■ WHAT YOU NEED TO DO: Every line of the records below from the line with "algorithms play a crucial role in the" up to and including the line with "Creations Studio can provide insights into" must be reproduced exactly, and no line outside that range.

─── INFORMATION GIVEN ───

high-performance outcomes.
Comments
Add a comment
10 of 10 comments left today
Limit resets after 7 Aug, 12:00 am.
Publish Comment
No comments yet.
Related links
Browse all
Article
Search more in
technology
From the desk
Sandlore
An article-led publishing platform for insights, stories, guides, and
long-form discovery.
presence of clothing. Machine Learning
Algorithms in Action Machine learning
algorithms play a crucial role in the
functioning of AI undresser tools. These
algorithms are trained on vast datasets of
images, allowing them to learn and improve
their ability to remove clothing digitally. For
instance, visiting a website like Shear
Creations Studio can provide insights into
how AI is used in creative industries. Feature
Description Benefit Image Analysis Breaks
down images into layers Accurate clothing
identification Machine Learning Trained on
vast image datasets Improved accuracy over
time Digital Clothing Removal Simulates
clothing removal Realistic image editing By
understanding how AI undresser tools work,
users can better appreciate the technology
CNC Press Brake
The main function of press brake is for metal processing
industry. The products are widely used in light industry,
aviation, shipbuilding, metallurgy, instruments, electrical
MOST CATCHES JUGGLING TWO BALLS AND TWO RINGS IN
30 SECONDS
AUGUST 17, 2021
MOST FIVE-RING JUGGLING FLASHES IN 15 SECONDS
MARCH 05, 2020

───
─── INFORMATION GIVEN ───

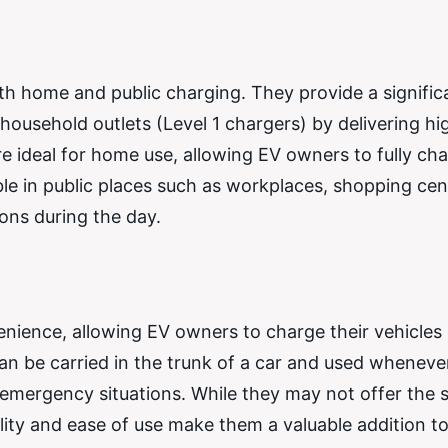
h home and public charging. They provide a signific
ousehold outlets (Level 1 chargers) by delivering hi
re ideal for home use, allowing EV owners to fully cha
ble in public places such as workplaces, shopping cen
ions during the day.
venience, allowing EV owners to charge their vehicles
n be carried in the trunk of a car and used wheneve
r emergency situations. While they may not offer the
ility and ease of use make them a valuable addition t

───

■ RESULT FOR THIS TASK:
algorithms play a crucial role in the
functioning of AI undresser tools. These
algorithms are trained on vast datasets of
images, allowing them to learn and improve
their ability to remove clothing digitally. For
instance, visiting a website like Shear
Creations Studio can provide insights into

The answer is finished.